The cost of protection against defaults in Asian's sovereign and corporate debt soared to record highs on Friday amid fears the financial crisis could soon spread to the region, traders said.
The widening spreads in regional credit default swaps comes as stock markets worldwide continued to tumble as investors fear a deep global recession, despite government efforts to revive frozen credit markets.
"There's a general consensus that Asia is in better shape. But that doesn't mean it won't be affected. Clearly once American consumers start to scale back and then in Europe, that's going to affect Asia," said Adil Chaudhry, head of regional credit markets for Scotiabank in Singapore.
"Even though the banks are not as extended and haven't made as many structured and other types of investments as their peers in Europe and North America, they still will obviously be affected by this," he added.
The iTRAXX Asia ex-Japan high-yield index a key measure of risk aversion for the region's "junk"-rated credit, soared by about 90 basis points to a record 890/940 bps.
The equivalent investment-grade index widened by 40-50 basis points to 318/338.
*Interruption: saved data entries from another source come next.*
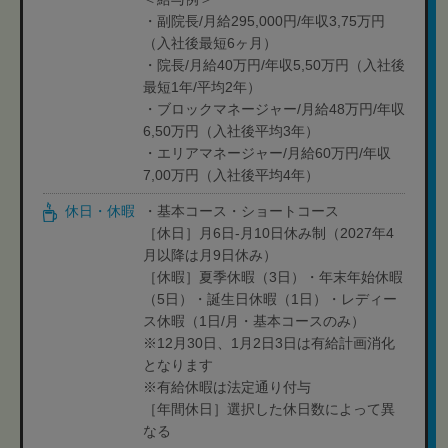
・副院長/月給295,000円/年収3,75万円
（入社後最短6ヶ月）
・院長/月給40万円/年収5,50万円（入社後
最短1年/平均2年）
・ブロックマネージャー/月給48万円/年収
6,50万円（入社後平均3年）
・エリアマネージャー/月給60万円/年収
7,00万円（入社後平均4年）
休日・休暇
・基本コース・ショートコース
［休日］月6日-月10日休み制（2027年4
月以降は月9日休み）
［休暇］夏季休暇（3日）・年末年始休暇
（5日）・誕生日休暇（1日）・レディー
ス休暇（1日/月・基本コースのみ）
※12月30日、1月2日3日は有給計画消化
となります
※有給休暇は法定通り付与
［年間休日］選択した休日数によって異
なる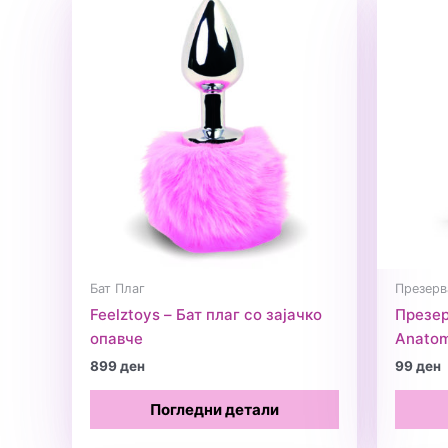
Бат Плаг
Презерв
Feelztoys – Бат плаг со зајачко
Презер
опавче
Anatom
899
ден
99
ден
Погледни детали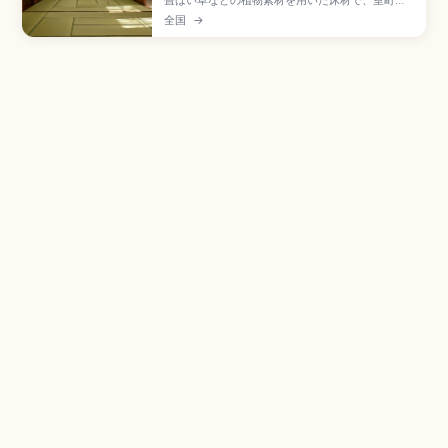
畳はい草などの植物素材を用いた床材で、室町時
代以降に部屋全体に敷き詰める形が広まった日本
全国
→
の住まい文化の象徴。土足禁止で靴は脱いだら出
口側に揃えて置く、畳縁(たたみべり)の上を避けて
歩く、キャリーケースは持ち上げる、家具を引き
ずらないなどの基本マナー、靴下の清潔さの工夫
を紹介します。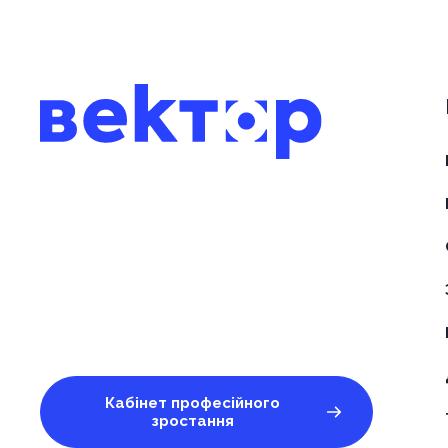
Кабінет професійного
зростання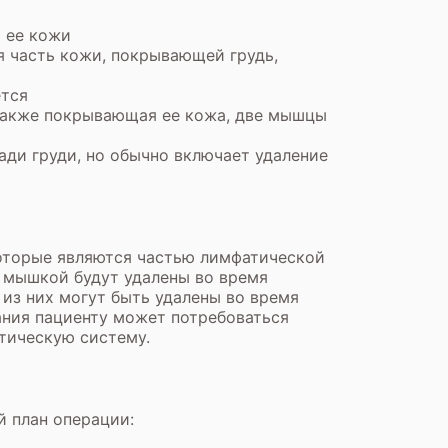
й ее кожи
я часть кожи, покрывающей грудь,
ется
а также покрывающая ее кожа, две мышцы
ди груди, но обычно включает удаление
оторые являются частью лимфатической
д мышкой будут удалены во время
из них могут быть удалены во время
ания пациенту может потребоваться
атическую систему.
 план операции:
Asian CDS spreads have now widened beyond benchmark levels in Europe and the United States. In large measure analysts attributed the discrepancy to the lower liquidity in the region, which tends to magnify volatility.
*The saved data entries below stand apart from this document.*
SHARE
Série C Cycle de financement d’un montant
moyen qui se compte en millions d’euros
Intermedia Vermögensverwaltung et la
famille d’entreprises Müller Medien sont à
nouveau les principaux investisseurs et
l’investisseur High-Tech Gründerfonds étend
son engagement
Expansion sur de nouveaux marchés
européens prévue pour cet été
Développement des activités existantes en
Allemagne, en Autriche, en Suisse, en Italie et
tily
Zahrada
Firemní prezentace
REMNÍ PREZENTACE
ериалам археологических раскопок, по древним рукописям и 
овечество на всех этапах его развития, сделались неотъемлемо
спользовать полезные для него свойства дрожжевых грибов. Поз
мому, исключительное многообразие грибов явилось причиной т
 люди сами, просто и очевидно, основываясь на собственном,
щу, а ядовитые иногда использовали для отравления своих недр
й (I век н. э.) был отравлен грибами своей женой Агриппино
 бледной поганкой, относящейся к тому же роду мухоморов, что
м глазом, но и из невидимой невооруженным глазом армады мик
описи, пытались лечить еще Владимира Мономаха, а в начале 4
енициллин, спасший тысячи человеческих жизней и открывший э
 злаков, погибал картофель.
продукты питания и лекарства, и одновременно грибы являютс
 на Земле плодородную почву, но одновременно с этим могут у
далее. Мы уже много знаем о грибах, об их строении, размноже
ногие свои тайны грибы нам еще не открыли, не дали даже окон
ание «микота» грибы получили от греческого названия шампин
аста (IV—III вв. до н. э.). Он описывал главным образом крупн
Investors are also concerned about worsening finances in some countries in the region as well as instability in their financial sectors. South Korea's five-year CDS widened by 30-40 basis points to about 345 basis points, continuing to trade at record levels.
That means an investor would need to pay $345,000 annually to insure against a default in $10 million of the country's underlying debt. At the end of 2007, the cost was only $40,000.
South Korea has been particularly punished amid worries about its current account deficit and the reliance of its banks and corporate sectors on short-term external financing at a time when obtaining credit comes at a steep premium.
Risk aversion in Asia has also been particularly high due to geopolitical concerns, and to some degree, due to a lack of confidence about policy responses a decade after a financial crisis dented economies in the region, analyst said.
To some, Indonesia, hard-hit by the Asian financial crisis, is a good example.
Southeast Asia's top economy has been battered by fears that it faces a a widespread financial crisis involving both its currency and equities, a well as reduced exports of commodities such as palm oil.
"People just want to get their money out of Indonesia," said a Singapore-based fund manager. "We haven't forgotten what happened 10 years ago."